Minor grammar in README (#505)

jona-sassenhagen · web-flow · commit efe2ffd339ca · 2023-06-19T21:35:42.000-04:00
diff --git a/README.rst b/README.rst
@@ -46,7 +46,7 @@ https://pytorch-optimizer.rtfd.io
 
 Citation
 --------
-Please cite original authors of optimization algorithms. If you like this
+Please cite the original authors of the optimization algorithms. If you like this
 package::
 
     @software{Novik_torchoptimizers,
@@ -57,7 +57,7 @@ package::
     	version      = {1.0.1}
     }
 
-Or use github feature: "cite this repository" button.
+Or use the github feature: "cite this repository" button.
 
 
 Supported Optimizers
@@ -155,29 +155,29 @@ Supported Optimizers
 
 Visualizations
 --------------
-Visualizations help us to see how different algorithms deal with simple
+Visualizations help us see how different algorithms deal with simple
 situations like: saddle points, local minima, valleys etc, and may provide
-interesting insights into inner workings of algorithm. Rosenbrock_ and Rastrigin_
-benchmark_ functions was selected, because:
+interesting insights into the inner workings of an algorithm. Rosenbrock_ and Rastrigin_
+benchmark_ functions were selected because:
 
 * Rosenbrock_ (also known as banana function), is non-convex function that has
-  one global minima  `(1.0. 1.0)`. The global minimum is inside a long,
-  narrow, parabolic shaped flat valley. To find the valley is trivial. To
-  converge to the global minima, however, is difficult. Optimization
-  algorithms might pay a lot of attention to one coordinate, and have
-  problems to follow valley which is relatively flat.
+  one global minimum  `(1.0. 1.0)`. The global minimum is inside a long,
+  narrow, parabolic shaped flat valley. Finding the valley is trivial. 
+  Converging to the global minimum, however, is difficult. Optimization
+  algorithms might pay a lot of attention to one coordinate, and struggle
+  following the valley which is relatively flat.
 
  .. image::  https://upload.wikimedia.org/wikipedia/commons/3/32/Rosenbrock_function.svg
 
-* Rastrigin_ function is a non-convex and has one global minima in `(0.0, 0.0)`.
+* Rastrigin_ is a non-convex function  and has one global minimum in `(0.0, 0.0)`.
   Finding the minimum of this function is a fairly difficult problem due to
   its large search space and its large number of local minima.
 
   .. image::  https://upload.wikimedia.org/wikipedia/commons/8/8b/Rastrigin_function.png
 
-Each optimizer performs `501` optimization steps. Learning rate is best one found
-by hyper parameter search algorithm, rest of tuning parameters are default. It
-is very easy to extend script and tune other optimizer parameters.

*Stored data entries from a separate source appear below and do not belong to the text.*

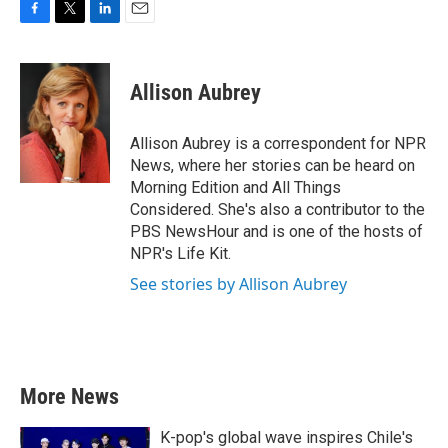
F
T
L
E
a
w
i
m
c
i
n
a
e
t
k
i
Allison Aubrey
b
t
e
l
o
e
d
o
r
I
Allison Aubrey is a correspondent for NPR
k
n
News, where her stories can be heard on
Morning Edition and All Things
Considered. She's also a contributor to the
PBS NewsHour and is one of the hosts of
NPR's Life Kit.
See stories by Allison Aubrey
More News
K-pop's global wave inspires Chile's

+Each optimizer performs `501` optimization steps. Learning rate is the best one found
+by a hyper parameter search algorithm, the rest of the tuning parameters are default. It
+is very easy to extend the script and tune other optimizer parameters.
 
 
 .. code::
@@ -187,14 +187,14 @@ is very easy to extend script and tune other optimizer parameters.
 
 Warning
 -------
-Do not pick optimizer based on visualizations, optimization approaches
+Do not pick an optimizer based on visualizations, optimization approaches
 have unique properties and may be tailored for different purposes or may
-require explicit learning rate schedule etc. Best way to find out, is to try one
-on your particular problem and see if it improves scores.

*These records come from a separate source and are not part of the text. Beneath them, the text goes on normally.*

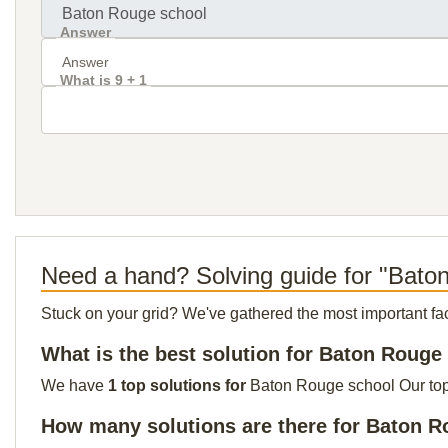
Answer
What is 9 + 1
Need a hand? Solving guide for "Bato
Stuck on your grid? We've gathered the most important facts 
What is the best solution for Baton Rouge
We have
1 top solutions for
Baton Rouge school Our top s
How many solutions are there for Baton 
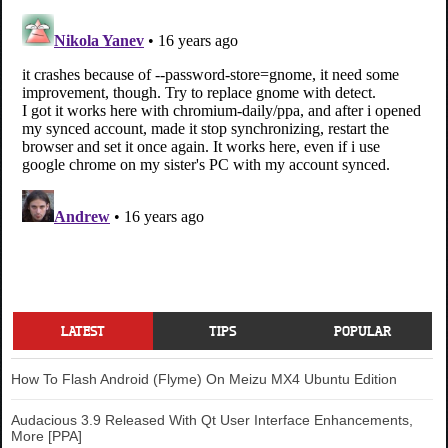
LATEST
TIPS
POPULAR
How To Flash Android (Flyme) On Meizu MX4 Ubuntu Edition
Audacious 3.9 Released With Qt User Interface Enhancements,
More [PPA]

+require explicit learning rate schedule etc. The best way to find out is to try 
+one on your particular problem and see if it improves scores.
 
-If you do not know which optimizer to use start with built in SGD/Adam, once
-training logic is ready and baseline scores are established, swap optimizer and
-see if there is any improvement.
+If you do not know which optimizer to use, start with the built in SGD/Adam. Once
+the training logic is ready and baseline scores are established, swap the optimizer 
+and see if there is any improvement.
 
 
 A2GradExp
@@ -366,7 +366,7 @@ AdaBound
 
 AdaMod
 ------
-AdaMod method restricts the adaptive learning rates with adaptive and momental
+The AdaMod method restricts the adaptive learning rates with adaptive and momental
 upper bounds. The dynamic learning rate bounds are based on the exponential
 moving averages of the adaptive learning rates themselves, which smooth out
 unexpected large learning rates and stabilize the training of deep neural networks.
@@ -455,9 +455,9 @@ Adahessian
 
 AdamP
 ------
-AdamP propose a simple and effective solution: at each iteration of Adam optimizer
+AdamP propose a simple and effective solution: at each iteration of the Adam optimizer
 applied on scale-invariant weights (e.g., Conv weights preceding a BN layer), AdamP
-remove the radial component (i.e., parallel to the weight vector) from the update vector.
+removes the radial component (i.e., parallel to the weight vector) from the update vector.
 Intuitively, this operation prevents the unnecessary update along the radial direction
 that only increases the weight norm without contributing to the loss minimization.